Saint-Laurent-La-Roche (2009)
BLASONNEMENT
D’or aux deux chevronnels rangés en fasce, la jambe senestre du premier passée en sautoir avec la jambe dextre du second, le tout uni à la croisure, la cime du premier chevronnel terminée par une croisette pattée, celle du second par une tour ajourée du champ, le tout de gueules ; la croisure cantonnée, aux flancs et en pointe, de trois flammes de même et, en chef, d’un écusson coupé de gueules à la fleur de souci d’or et d’azur à l’épée d’argent.
Timbre : couronne murale à trois tours d’or, celle du milieu ouverte de gueules, les deux autres ajourées de même, le tout sur un cercle de rochers aussi d’or.
Supports : deux bâtons écotés et vrillés de gueules, passés en sautoir derrière l’écu, fruités chacun d’une grappe de raisin d’or, les deux grappes flanquant l’écu.
SYMBOLIQUE
I. Un site grandiose
« Rien de fantastique comme le site de Saint-Laurent.
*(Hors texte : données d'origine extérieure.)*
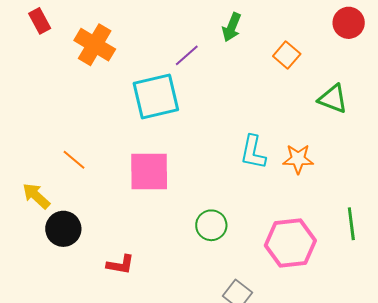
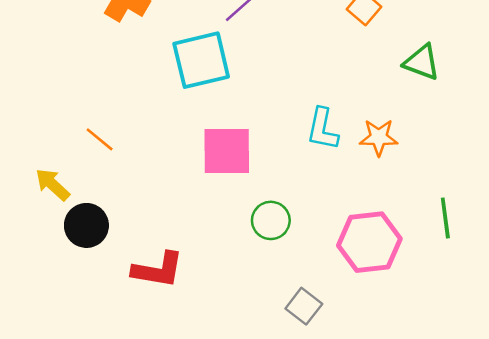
pink square: (149, 171) -> (227, 151), moved
red L-shape: (120, 265) -> (158, 270), size x1.5

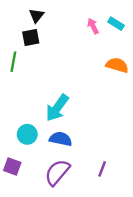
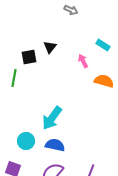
black triangle: (36, 16) -> (50, 47), moved
pink arrow: (93, 26) -> (83, 61), moved

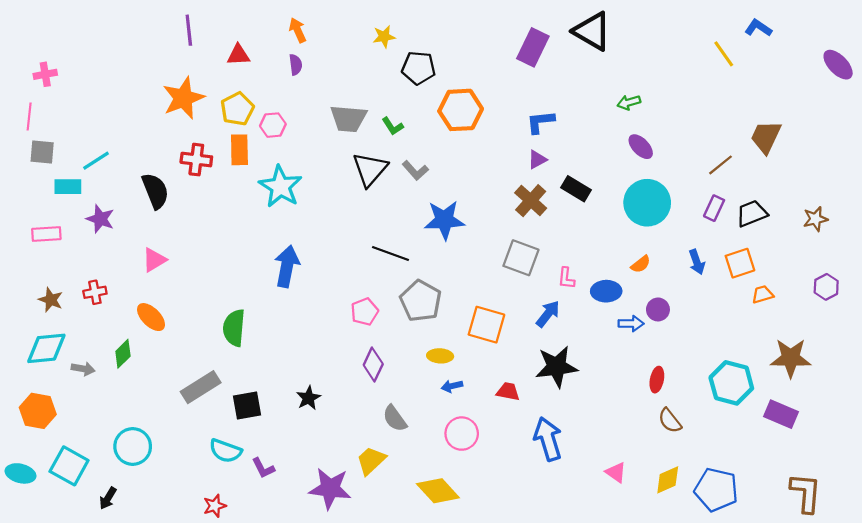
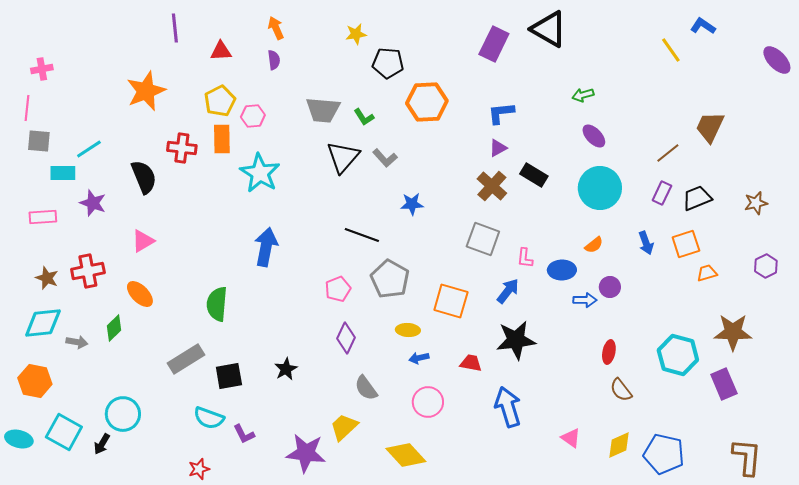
orange star: (183, 98) -> (146, 91), moved
blue star: (444, 220) -> (412, 204), size x0.6
red cross: (95, 292) -> (88, 271), size x1.5
purple rectangle: (781, 414) -> (724, 384), turned 44
black arrow: (108, 498) -> (102, 444), moved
Figurez-vous une longue chaîne de montagnes, dont la ligne de faîte est brusquement interrompue par une profonde échancrure, en forme de croissant. La pointe au nord, appelée la Roche, est formée par un rocher taillé à pic sur trois de ses faces. Elle supportait jadis un château fort qui joua un rôle particulièrement dramatique dans les annales du pays. La pointe au sud est une montagne conique, appelée le Châtelet, qui supporte sur ses flancs l’église paroissiale, dont le clocher apparaît de loin comme le mât d’un navire. Le bourg descend en amphithéâtre sur le revers oriental de la Roche. »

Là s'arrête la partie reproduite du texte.